Conservation officers bear down on people leaving out attractants

Credit to Author: Nick Eagland| Date: Sun, 22 Dec 2019 21:16:46 +0000

The B.C. Conservation Officer Service says audits of people leaving out bear attractants in recent months led to 76 charges and 355 dangerous wildlife protection orders.

Officers began patrolling neighbourhoods and other areas in the summer and escalated their patrols in September and October. They were working to ensure people had properly secured attractants in bear-proof bins, picked excess fruits from tree and put electric fencing around livestock, according to a news release from the Ministry of Environment and Climate Change Strategy.

Following 704 inspections, 76 charges were approved and officers handed out 301 warnings and 355 dangerous wildlife protection orders, which direct a property owner to remove an attractant or face a $575 fine.

“Public safety is paramount,” Doug Forsdick, chief conservation officer, said in a news release.

“The conservation officer service cannot stress enough that the best way to keep people safe and bears from being destroyed is to secure attractants around your home, business or campsite. The conservation officer service hopes that through these attractant audits, the public will recognize that more needs to be done to ensure everyone does their part to help keep wildlife wild.”

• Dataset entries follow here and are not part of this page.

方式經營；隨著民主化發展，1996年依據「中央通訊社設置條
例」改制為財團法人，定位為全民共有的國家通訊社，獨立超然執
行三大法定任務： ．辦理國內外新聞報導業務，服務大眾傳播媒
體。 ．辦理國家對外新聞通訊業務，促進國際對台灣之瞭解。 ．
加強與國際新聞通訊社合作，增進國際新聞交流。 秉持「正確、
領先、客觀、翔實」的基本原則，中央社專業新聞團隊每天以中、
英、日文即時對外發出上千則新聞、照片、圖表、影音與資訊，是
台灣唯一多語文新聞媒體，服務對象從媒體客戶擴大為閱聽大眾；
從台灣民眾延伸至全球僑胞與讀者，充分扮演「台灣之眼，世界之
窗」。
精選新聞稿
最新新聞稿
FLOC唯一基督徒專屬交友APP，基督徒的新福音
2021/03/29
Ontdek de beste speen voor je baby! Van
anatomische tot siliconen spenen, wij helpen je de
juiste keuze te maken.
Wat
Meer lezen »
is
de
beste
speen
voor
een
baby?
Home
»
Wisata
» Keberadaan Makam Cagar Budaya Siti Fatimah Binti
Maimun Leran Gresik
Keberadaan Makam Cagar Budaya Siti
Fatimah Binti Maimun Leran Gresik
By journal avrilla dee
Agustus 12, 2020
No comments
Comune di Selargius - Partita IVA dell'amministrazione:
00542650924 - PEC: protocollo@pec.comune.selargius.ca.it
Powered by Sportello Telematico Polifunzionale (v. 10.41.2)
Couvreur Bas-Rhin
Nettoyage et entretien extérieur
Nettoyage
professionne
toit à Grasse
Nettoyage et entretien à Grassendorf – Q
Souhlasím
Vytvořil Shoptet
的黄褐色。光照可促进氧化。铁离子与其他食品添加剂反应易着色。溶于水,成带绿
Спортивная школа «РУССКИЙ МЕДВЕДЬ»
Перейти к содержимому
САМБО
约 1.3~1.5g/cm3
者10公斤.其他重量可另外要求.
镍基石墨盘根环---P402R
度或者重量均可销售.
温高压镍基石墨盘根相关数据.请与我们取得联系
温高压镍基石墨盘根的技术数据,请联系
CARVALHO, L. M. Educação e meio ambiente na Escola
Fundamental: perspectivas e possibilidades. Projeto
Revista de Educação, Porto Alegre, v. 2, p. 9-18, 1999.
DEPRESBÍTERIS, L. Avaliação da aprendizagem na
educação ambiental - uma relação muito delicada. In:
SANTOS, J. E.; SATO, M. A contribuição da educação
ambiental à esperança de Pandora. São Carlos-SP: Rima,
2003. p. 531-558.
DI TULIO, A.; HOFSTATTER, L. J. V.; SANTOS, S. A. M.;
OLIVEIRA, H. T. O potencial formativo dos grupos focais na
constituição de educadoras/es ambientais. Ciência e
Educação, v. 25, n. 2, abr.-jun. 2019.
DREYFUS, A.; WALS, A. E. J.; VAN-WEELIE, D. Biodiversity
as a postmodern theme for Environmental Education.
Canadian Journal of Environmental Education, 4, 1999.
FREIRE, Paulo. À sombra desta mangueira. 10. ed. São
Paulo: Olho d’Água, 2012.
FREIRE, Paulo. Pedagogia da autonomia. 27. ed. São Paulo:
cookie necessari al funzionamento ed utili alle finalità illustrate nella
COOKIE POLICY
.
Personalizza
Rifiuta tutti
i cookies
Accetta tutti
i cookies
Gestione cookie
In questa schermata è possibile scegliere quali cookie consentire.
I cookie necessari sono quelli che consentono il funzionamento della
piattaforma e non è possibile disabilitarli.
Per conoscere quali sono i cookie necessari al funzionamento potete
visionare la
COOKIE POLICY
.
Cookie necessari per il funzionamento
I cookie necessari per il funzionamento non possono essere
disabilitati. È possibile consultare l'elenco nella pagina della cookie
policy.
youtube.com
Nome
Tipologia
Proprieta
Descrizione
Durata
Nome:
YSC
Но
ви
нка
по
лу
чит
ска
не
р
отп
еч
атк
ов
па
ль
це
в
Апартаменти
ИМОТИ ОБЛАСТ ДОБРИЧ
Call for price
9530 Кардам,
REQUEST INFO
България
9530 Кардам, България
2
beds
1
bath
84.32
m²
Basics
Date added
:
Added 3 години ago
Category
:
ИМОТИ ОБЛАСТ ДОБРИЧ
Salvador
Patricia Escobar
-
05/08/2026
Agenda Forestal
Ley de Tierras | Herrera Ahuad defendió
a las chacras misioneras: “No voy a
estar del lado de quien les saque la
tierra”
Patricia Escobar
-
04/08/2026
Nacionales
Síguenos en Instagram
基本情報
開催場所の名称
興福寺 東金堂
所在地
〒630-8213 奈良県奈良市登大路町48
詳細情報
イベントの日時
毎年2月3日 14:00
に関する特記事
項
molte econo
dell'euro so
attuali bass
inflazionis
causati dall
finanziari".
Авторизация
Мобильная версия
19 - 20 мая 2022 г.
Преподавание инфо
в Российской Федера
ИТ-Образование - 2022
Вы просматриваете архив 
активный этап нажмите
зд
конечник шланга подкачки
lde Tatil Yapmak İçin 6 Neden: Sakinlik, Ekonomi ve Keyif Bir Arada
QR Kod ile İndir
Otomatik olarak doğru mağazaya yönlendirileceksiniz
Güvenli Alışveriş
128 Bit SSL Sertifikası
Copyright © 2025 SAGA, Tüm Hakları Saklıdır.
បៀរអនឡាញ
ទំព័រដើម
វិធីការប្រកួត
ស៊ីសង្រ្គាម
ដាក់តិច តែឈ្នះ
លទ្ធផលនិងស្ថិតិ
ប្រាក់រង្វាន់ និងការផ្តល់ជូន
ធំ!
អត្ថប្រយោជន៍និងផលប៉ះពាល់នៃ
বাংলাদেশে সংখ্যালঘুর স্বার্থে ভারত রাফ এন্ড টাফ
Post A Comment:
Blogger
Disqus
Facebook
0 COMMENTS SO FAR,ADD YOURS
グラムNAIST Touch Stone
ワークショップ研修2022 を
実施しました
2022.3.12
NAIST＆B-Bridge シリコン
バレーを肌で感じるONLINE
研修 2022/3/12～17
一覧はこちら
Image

Officers first focused on residential, recreational and commercial areas, particularly ones with a history of bear conflicts. They also focused on communities where unsecured attractants like garbage, pet food, birdseed and compost had led to issues with bears. They spent hundreds of hours educating the public and attractant management.

A second phase of audits will be done when the bears wake up in the spring.

Earlier this month, conservation officers said they were forced to kill six bears in a Port Coquitlam neighbourhood where they had become habituated to human trash, according to the Tri-City News.

In late July, three Coquitlam residents were arrested and two had their cellphones seized for allegedly interfering with conservation officers who were dealing with nuisance bears that had been rummaging through unsecured garbage in the city’s Chineside neighbourhood.

The ministry said conservation officers get more than 25,000 reports of human-wildlife each year, many of them related to bears and unsecured attractants. Fines can range from $230 to $575.